Poeminhas

o farol e o cais

quando o olhar é
luz em noite sombria
e a lembrança
é o claro existir.
quando o que sente
é saudade da vida
e o riso é a música
mais linda do dia.
quando crer é
o único posto a assumir
e estar lado a lado
é tudo para se pensar.
quando a alegria
é estado em comum
e o despertar
é para fazê-lo feliz.
quando nada mais
é preciso jurar
e as palavras
jamais são iguais.
quando o amanhã é
o melhor de nós dois
e o amor é o farol
e o cais.

final blues

hey, baby, não adianta fazer assim
porque o tempo passou pra você
mas também correu pra mim.
e agora eu não quero mais seu destilado,
esse líquido quente biliático que me serviu.

não, não vem com essa de que nosso amor
foi tão lindo e tem uma vida pra contar.
porque dessa história já tô cheio demais
e vou vomitar todos os seus nãos.
baby, não sabe o que é ter de engolir essa droga
que você me injetou todo esse tempo.
o que você queria? caiu na corrente
tomou meu corpo e agora quer é sair
pelas orelhas…

nem vem com essa de romance, querida…
essa ferida abriu tem dias nessas horas
e eu não quero mais segurar na sua mão
e te ensinar a andar no labirinto que você
criou com pouco caso sobre nosso
caso de amor infindável…

hey, baby, tudo acaba enfim…
se havia alguma chance, pode esquecer,
você colocou um ponto final nesse blablabla
que eu chamei de amor.
se houvesse um jeito de curar toda a dor
ah eu teria encontrado,
mas até a esperança acabou
e mandou lembranças para o blablabla
que você calcificou.

não, querida, eu não vou te ensinar
a sorver o doce do vinho barato que escolhi
pra me embriagar bem longe da sua companhia.
não vem me ludibriar com seus olhos de preguiça.
a minha lucidez fica
no porta-retrato que deixo pra você
na saída.

poeira estelar

peguei papel e giz de cor
pra desenhar no mural
o destino que queremos ter.
você falou da falta que faz o calor
do sol das seis e do nosso amar
com poros liberando o vapor.
tudo que sou capaz de fazer
para estar com você são milagres
que você nunca, nunca ouviu dizer.
buscar estrelas e anéis planetários
qualquer poetinha faz.

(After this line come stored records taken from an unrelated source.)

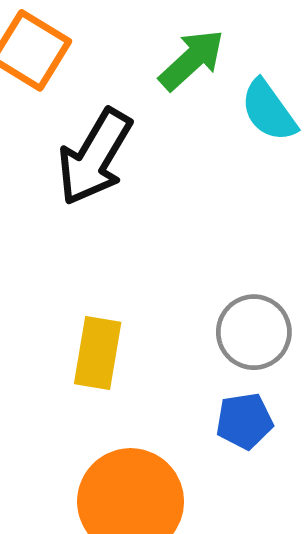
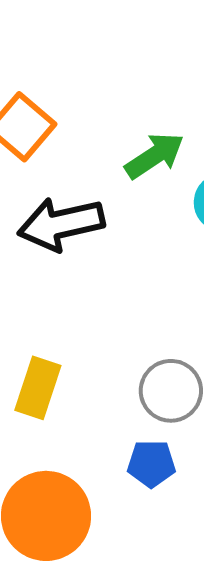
black arrow: (95, 157) -> (61, 224), turned 38

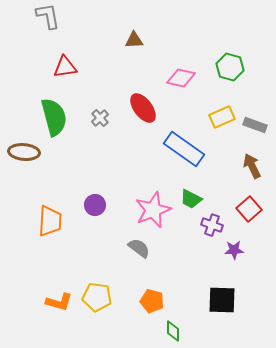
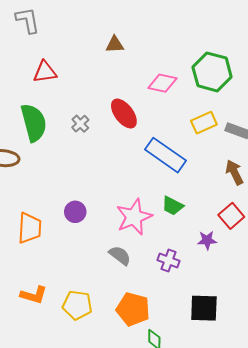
green hexagon: (230, 67) -> (212, 72), size x1.4
purple cross: (212, 225) -> (168, 260), moved
purple star: (234, 250) -> (207, 240), moved
orange pentagon: (152, 301) -> (133, 309), size x1.4
orange L-shape: (59, 302) -> (34, 295), moved

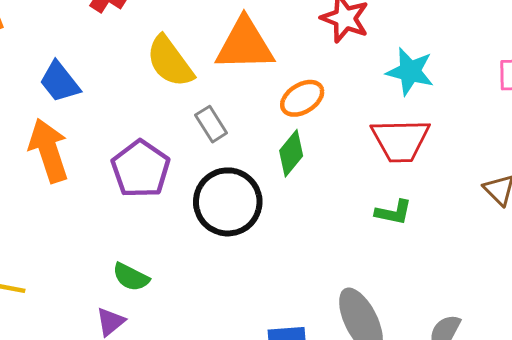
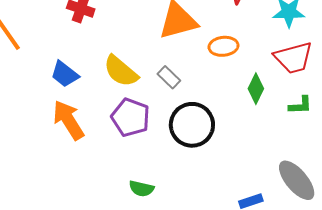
yellow semicircle: (170, 62) -> (121, 71), moved
orange ellipse: (302, 98) -> (223, 46), turned 40
green diamond: (291, 153) -> (256, 89), moved

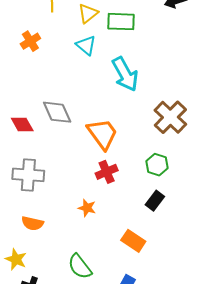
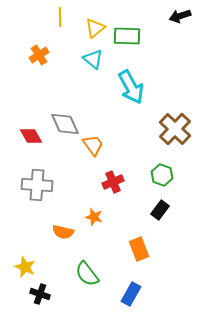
orange trapezoid: (102, 134) -> (93, 145), moved, size x0.7
orange semicircle: (32, 223) -> (63, 232), moved
orange rectangle: (133, 241) -> (139, 249), turned 35

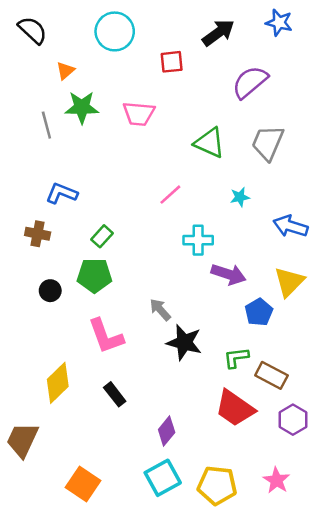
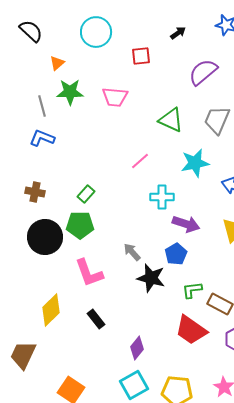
black arrow: (218, 33) -> (178, 33), size x0.6
blue L-shape: (62, 193) -> (42, 138), moved
cyan star: (240, 197) -> (195, 163), size x1.8
black circle: (50, 291) -> (45, 237), size x2.0
blue pentagon: (259, 312) -> (176, 254), moved

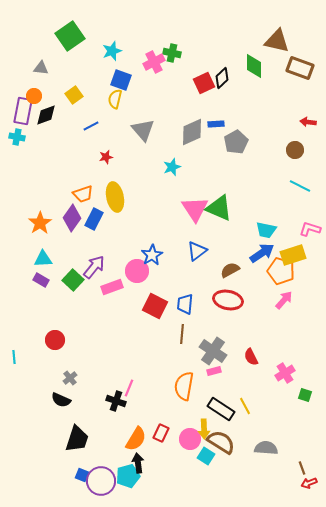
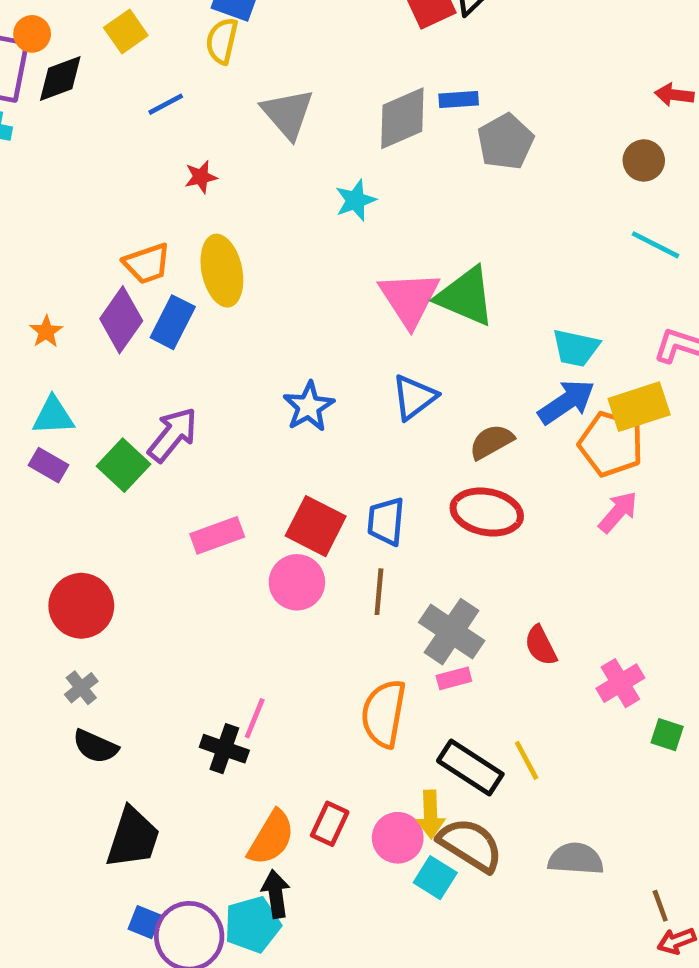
orange star: (40, 223) -> (46, 332), size x0.6
pink circle: (137, 271) -> (297, 582), moved
pink rectangle: (112, 287) -> (217, 535), moved
red circle: (55, 340) -> (81, 606), size x1.4
gray cross: (70, 378) -> (81, 688), moved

Eu sou humana!
sou da rua bem longe da sua.
o que são algumas milhas de quadras
para quem arremessa no céu
constelações de estrelas do mar?
o santo move montanhas. Eu sou humana!
deslizo oceanos e arrasto países
com pranchas continentais.
eu laço dragões de luas perdidas
galáxias que nem chegaram a avistar.
tudo tão perto à minha medida…
eu sou humana!
coisa mundana essa de querer explicar
a mudança da trilha do vento
e a onda que vem arrastar…
tudo que foge aos olhos está pendurado
no cristal colorido e inquebrável
no teto da casa em que vamos morar
tudo que foge aos olhos está desenhado
com um sopro de poeira estelar
que faz você lumiar.

colonial demais

nos campos verdes de grama rasa,
eu caminhava sem qualquer pressa.
o céu laranja, nuvens paradas ,
o dia todo um fim de tarde.
ora grama, ora asfalto
naquelas ruas eu alternava.
olhava as casas, via castelos,
em construção, mini-palácios.
lagos de suco, peixes de plástico
flor de inverno abre em sorrisos
nas relações de convenção.
nesses dias de tardes infindas,
lembrava lugares de menos pompa
onde o céu não fingia sua cor.
eu me banhava em água fresca.
o sol ameno em sóis girava
e as primaveras beijavam flor,
onde a sombra do inverno não chegava,
pisoteada pelas formigas no chão.
hoje caminho por essas vias
coloniais e sem função.
olho sobre seus ombros e vejo
o simples e quente casarão.
olho de novo para mim e sei
que a vida toda passei em verão.

casanova

eu quis tanto conhecer
as ruas que te seguiam
nas manhãs de me ver
hoje em dia reconheço
em retratos coloridos,
em prazeres refletidos
nas janelas garrafas e livros,
nos letreiros dos botecos,
em mil rodas de amigos
que nunca estão contigo.
essas ruas, feito esteiras,
te carregam pelas beiras
das pedras ao chão batido.
casanova gato trepadeira
cercados de muros que mofam
e ruem sobre as parreiras.

não há amar sozinho

amor,
não há amar sozinho.
cada poro do corpo é alma
na inquietude do mundo, e cala
no mergulho dos olhos. fala
de se entregar não com coragem
mas sem sequer rastro de medo
e fazer cada minuto
o latejar do tempo.

amar é confundir os cheiros,
impregnar-se em desejo
e nele despertar a centelha.
amar é se fundir no beijo.
é um ser pleno enquanto dois.
é aguçar o que pulsa, instinto
no quase extinto
amor,
não há amar sozinho.

*Não há amar sozinho é música de Mauricio Nogueira e letra de Lívia Gusmão

quero

eu quero ao menos que saiba
de tudo que sinto e me escapa
à rotina, à palavra e ao dia
mas não à superfície e à alma.

do sentido que me mostrou e me deu
de presente e colheu em semente
da saliva que ferve e irriga
nossos lábios e olhos e ventre.

quero que reconheça em meu corpo
todas as matizes do mais sincero,
escancarado e descarado desejo,
de quando te vejo depois que te espero.

quero adorar sob medida
quem quer amar por toda a vida
com a incoerência adolescente,
da primeira vista ao inédito de todo dia.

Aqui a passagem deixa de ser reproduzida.